Answer: (x,y) = (-4, 5) and (x,y) = (2/3, -13/3)
Explanation
Let's isolate y in the 2nd equation.
2x + y = -3
y = -2x-3
Then plug this into the 1st equation.
2y^2 + x^2 = -6x + 42
2(-2x-3)^2 + x^2 = -6x + 42
2(4x^2+12x+9) + x^2 = -6x+42
8x^2+24x+18+x^2 = -6x+42
9x^2+24x+18+6x-42 = 0
9x^2+30x-24 = 0
This equation is of the form ax^2+bx+c = 0, so we can use the quadratic formula to solve.
Plug in a = 9, b = 30, c = -24 into the quadratic formula.
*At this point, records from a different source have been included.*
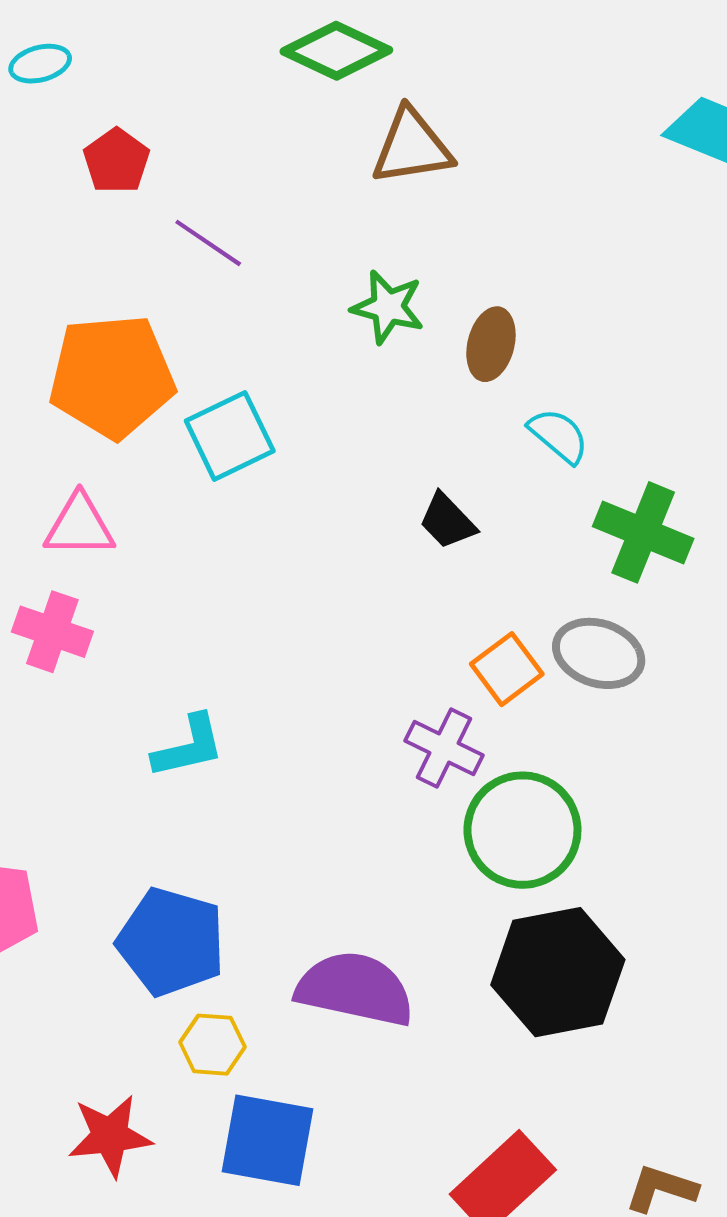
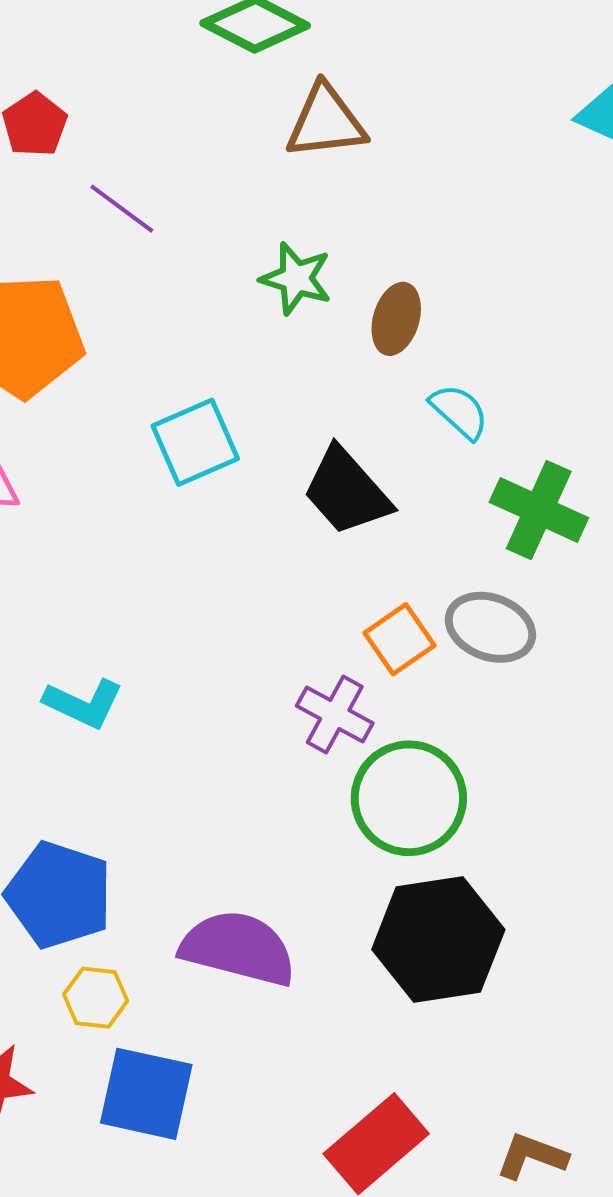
cyan square: (230, 436) -> (195, 442), moved
black trapezoid: (447, 521) -> (347, 491), size x1.6
cyan L-shape: (189, 747) -> (83, 703), turned 36

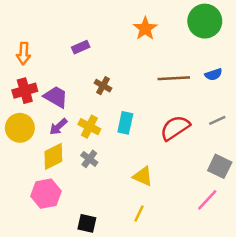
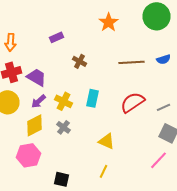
brown cross: (103, 86) -> (80, 61), moved
gray line: (217, 120) -> (164, 107), moved

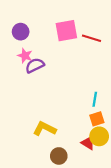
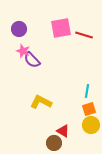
purple semicircle: (35, 65) -> (32, 60), turned -108
yellow L-shape: (45, 129) -> (41, 102), moved
red triangle: (88, 143) -> (63, 131), moved

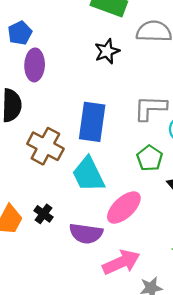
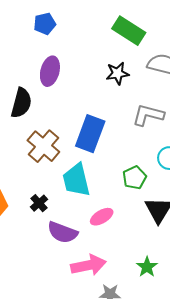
blue pentagon: (20, 33) -> (45, 24), moved
gray L-shape: (150, 108) -> (148, 115), moved
pink ellipse: (124, 208) -> (102, 217), size x0.7
black cross: (43, 214) -> (39, 203), moved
[tex]\text{x} = \frac{-b\pm\sqrt{b^2-4ac}}{2a}\\\\\text{x} = \frac{-30\pm\sqrt{(30)^2-4(9)(-24)}}{2(9)}\\\\\text{x} = \frac{-30\pm\sqrt{900 + 864}}{18}\\\\\text{x} = \frac{-30\pm\sqrt{1764}}{18}\\\\\text{x} = \frac{-30\pm42}{18}\\\\\text{x} = \frac{-30+42}{18} \ \text{ or } \ \text{x} = \frac{-30-42}{18}\\\\\text{x} = \frac{12}{18} \ \text{ or } \ \text{x} = \frac{-72}{18}\\\\\text{x} = \frac{2}{3} \ \text{ or } \ \text{x} = -4\\\\[/tex]
If x = 2/3, then,
y = -2x-3
y = -2(2/3)-3
y = -4/3 - 3
y = -4/3 - 9/3
y = -13/3
Therefore, one of the points of intersection between the line and the ellipse is (x,y) = (2/3, -13/3)
The other point of intersection is (x,y) = (-4, 5) as shown in this scratch work below.
y = -2x-3
y = -2(-4)-3
y = 8-3
y = 5
I confirmed each answer using GeoGebra.